= EXERCISE DETAILS =
In the material below, pictures must be dropped. Repeat exactly, and only, the lines from the line with "Our services follow the order provided in" to the line with "Cell Phones", both ends included.

[[ GIVEN DATA open ]]

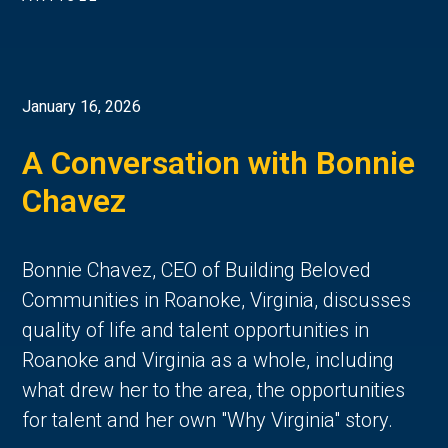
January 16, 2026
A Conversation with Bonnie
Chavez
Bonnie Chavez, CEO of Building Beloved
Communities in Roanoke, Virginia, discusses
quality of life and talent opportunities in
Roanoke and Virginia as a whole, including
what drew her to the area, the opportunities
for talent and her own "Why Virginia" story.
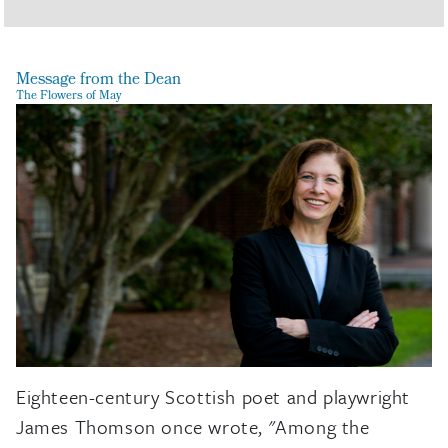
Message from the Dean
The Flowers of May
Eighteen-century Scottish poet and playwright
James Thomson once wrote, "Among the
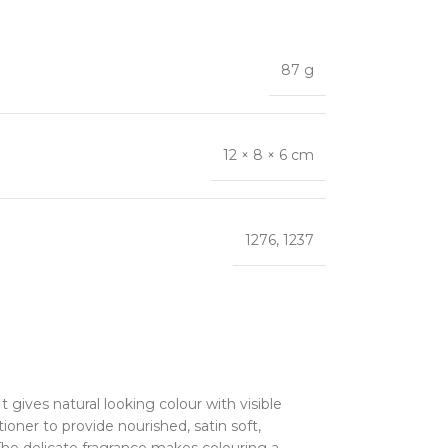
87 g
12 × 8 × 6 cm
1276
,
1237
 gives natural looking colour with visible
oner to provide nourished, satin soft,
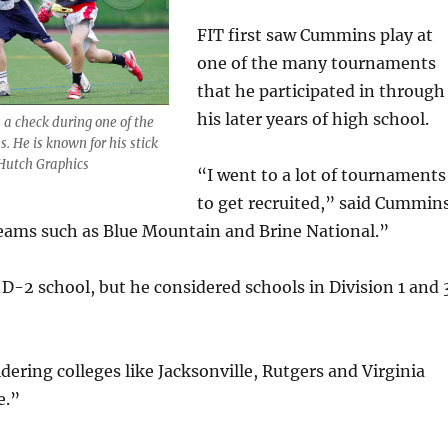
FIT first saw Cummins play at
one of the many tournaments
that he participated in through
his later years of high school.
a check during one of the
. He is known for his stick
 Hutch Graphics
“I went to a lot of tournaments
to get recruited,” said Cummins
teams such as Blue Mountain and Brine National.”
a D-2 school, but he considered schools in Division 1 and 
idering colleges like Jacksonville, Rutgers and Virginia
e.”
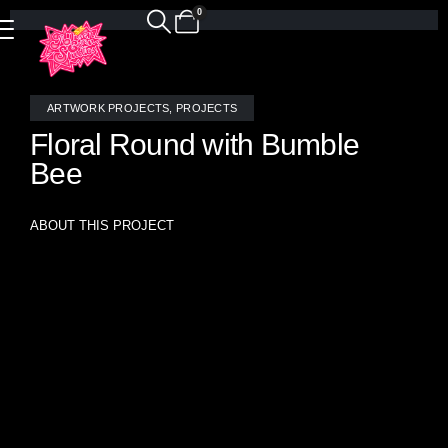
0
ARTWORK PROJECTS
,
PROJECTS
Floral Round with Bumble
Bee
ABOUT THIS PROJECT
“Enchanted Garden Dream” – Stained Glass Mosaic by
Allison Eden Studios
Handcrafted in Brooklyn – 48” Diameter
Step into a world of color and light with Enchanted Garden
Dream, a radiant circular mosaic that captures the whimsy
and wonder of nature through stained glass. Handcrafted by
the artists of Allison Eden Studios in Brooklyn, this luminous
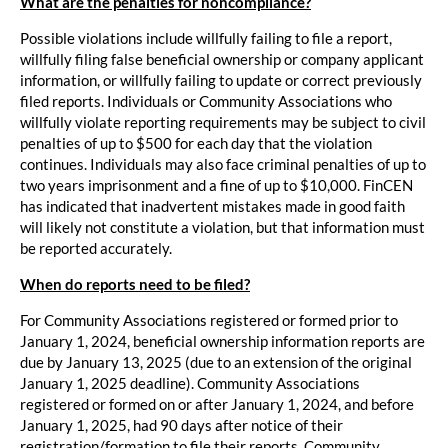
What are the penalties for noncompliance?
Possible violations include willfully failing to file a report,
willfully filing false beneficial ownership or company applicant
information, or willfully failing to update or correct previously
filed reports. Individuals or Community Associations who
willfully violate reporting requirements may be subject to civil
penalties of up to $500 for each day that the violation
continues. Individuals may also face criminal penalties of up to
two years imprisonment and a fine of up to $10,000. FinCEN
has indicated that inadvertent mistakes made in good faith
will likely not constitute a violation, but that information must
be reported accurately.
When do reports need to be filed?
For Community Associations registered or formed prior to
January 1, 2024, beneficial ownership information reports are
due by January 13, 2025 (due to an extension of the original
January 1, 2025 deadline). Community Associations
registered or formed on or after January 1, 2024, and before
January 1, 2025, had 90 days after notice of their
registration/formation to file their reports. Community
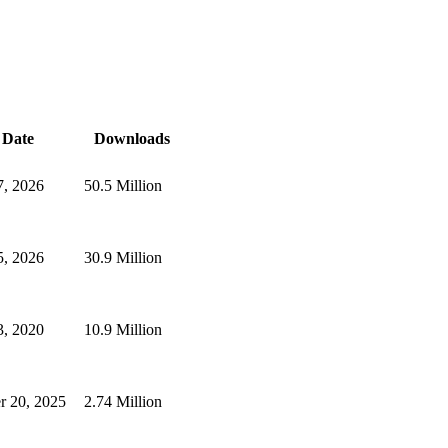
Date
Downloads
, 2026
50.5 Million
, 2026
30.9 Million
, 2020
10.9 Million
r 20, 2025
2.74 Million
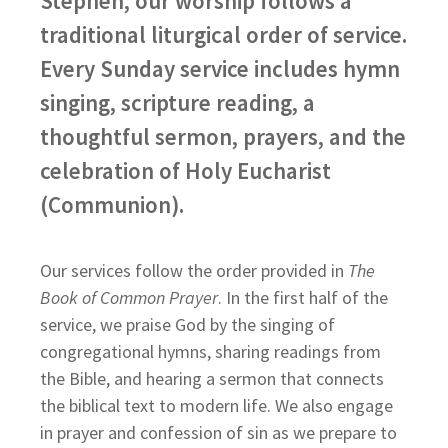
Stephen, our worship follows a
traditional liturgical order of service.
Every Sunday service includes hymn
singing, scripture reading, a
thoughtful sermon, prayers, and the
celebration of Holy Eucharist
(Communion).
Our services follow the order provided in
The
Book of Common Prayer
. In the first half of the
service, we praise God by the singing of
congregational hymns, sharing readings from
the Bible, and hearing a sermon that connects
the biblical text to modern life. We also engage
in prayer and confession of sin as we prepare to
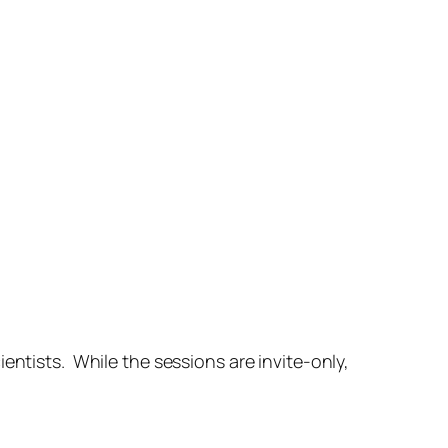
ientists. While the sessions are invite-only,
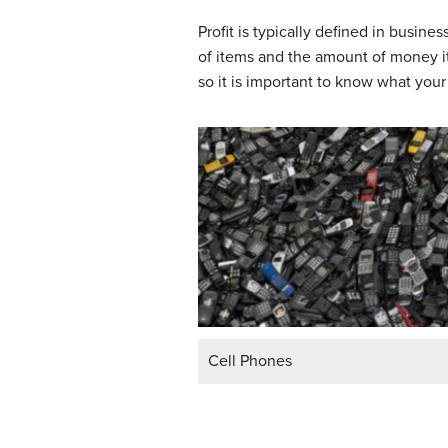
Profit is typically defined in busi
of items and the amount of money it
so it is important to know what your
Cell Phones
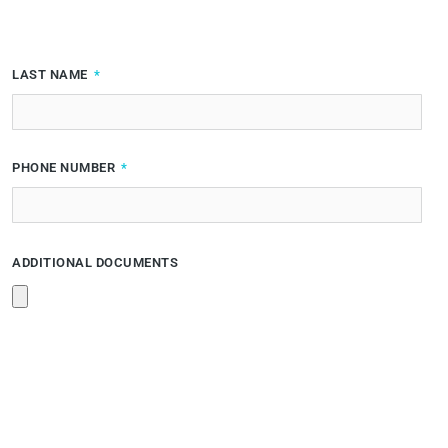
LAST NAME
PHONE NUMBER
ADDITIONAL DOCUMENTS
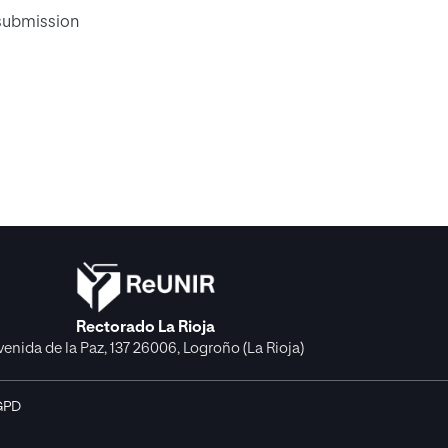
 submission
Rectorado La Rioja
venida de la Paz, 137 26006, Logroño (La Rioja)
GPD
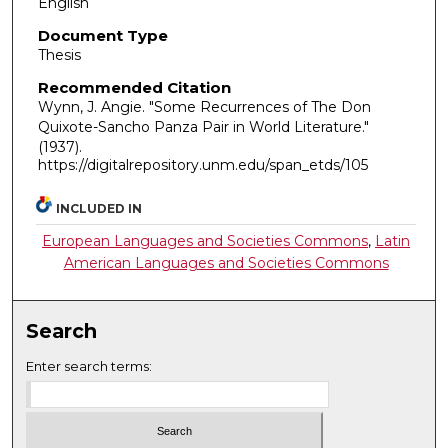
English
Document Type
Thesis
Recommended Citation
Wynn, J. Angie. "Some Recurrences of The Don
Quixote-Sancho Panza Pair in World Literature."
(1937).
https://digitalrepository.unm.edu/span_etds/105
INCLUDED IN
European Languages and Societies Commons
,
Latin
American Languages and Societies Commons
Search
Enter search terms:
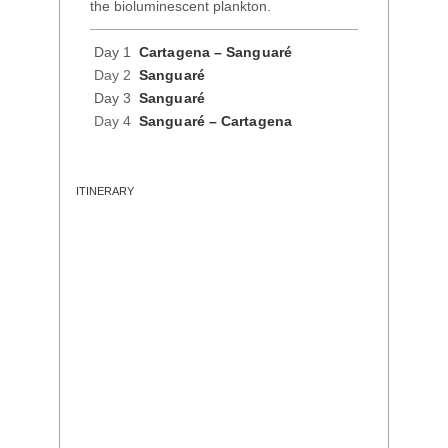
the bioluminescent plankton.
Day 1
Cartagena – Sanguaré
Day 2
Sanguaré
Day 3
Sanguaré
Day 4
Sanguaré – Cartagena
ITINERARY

[[ GIVEN DATA closed ]]
[[ GIVEN DATA open ]]

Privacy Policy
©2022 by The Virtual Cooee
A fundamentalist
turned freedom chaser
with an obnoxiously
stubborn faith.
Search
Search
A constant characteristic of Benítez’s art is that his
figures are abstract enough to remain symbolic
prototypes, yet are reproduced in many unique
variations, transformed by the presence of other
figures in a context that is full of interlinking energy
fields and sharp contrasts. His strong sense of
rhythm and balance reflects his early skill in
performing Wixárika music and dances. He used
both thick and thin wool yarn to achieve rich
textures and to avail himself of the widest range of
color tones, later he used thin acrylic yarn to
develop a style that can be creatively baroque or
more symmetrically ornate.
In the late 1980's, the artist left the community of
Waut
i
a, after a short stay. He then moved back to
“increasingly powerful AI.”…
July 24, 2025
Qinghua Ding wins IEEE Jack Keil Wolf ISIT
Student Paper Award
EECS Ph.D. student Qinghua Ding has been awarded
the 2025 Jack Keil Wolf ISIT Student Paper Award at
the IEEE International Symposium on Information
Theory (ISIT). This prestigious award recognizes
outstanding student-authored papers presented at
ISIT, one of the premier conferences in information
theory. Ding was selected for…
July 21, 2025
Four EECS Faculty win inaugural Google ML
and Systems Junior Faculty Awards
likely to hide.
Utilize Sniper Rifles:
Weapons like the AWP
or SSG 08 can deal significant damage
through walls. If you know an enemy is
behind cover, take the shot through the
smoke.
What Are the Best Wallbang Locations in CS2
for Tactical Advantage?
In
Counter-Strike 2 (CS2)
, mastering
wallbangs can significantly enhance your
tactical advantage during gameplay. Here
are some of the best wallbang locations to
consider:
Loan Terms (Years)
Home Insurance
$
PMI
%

[[ GIVEN DATA closed ]]
[[ GIVEN DATA open ]]

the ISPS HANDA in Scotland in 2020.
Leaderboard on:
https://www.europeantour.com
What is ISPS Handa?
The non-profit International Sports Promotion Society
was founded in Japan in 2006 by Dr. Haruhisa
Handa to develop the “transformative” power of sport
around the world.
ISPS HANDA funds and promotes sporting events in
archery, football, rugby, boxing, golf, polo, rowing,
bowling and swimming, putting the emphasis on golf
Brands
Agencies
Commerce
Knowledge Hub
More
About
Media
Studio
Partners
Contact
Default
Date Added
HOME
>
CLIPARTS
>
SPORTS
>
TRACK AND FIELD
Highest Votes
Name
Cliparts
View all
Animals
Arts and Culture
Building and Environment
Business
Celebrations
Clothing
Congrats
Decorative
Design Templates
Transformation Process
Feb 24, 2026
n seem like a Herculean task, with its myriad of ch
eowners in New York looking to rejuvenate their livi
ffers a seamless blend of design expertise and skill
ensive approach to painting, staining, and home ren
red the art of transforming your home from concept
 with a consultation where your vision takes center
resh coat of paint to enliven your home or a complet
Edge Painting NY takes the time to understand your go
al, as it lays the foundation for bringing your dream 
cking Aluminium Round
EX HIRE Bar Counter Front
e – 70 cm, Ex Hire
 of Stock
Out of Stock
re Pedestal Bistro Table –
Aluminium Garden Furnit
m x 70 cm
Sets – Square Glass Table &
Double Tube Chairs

[[ GIVEN DATA closed ]]

= SOLUTION =
Our services follow the order provided in
The
Book of Common Prayer
. In the first half of the
service, we praise God by the singing of
congregational hymns, sharing readings from
the Bible, and hearing a sermon that connects
the biblical text to modern life. We also engage
in prayer and confession of sin as we prepare to
ientists. While the sessions are invite-only,
Profit is typically defined in busi
of items and the amount of money it
so it is important to know what your
Cell Phones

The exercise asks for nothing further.